** GIVEN INFORMATION follows **

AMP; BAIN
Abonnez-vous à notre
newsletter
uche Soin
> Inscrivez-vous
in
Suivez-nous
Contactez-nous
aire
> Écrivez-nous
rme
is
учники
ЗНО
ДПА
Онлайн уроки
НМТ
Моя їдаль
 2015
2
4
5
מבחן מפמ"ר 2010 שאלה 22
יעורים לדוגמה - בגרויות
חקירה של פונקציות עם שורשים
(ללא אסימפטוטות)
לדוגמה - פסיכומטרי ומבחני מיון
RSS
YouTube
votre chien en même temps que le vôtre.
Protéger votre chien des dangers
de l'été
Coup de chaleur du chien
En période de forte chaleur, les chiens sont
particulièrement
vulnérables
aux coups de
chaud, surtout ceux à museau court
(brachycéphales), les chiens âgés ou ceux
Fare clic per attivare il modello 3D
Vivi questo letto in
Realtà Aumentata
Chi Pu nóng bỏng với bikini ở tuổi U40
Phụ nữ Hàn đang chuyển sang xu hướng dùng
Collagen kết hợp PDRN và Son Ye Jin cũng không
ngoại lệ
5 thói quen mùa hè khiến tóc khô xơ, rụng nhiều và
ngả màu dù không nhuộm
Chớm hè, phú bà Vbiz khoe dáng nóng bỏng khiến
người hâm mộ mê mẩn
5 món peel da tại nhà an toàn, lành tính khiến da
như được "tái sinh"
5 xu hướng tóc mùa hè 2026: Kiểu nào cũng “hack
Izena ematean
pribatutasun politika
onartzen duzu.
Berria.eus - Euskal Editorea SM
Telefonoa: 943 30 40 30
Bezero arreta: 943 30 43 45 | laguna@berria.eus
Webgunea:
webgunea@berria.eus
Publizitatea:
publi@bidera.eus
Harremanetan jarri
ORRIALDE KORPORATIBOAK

** End of GIVEN INFORMATION **

> **EXERCISE**
Go through the entries and return each line where the word "nóng" occurs.

> **RESPONSE BELOW**
Chi Pu nóng bỏng với bikini ở tuổi U40
Chớm hè, phú bà Vbiz khoe dáng nóng bỏng khiến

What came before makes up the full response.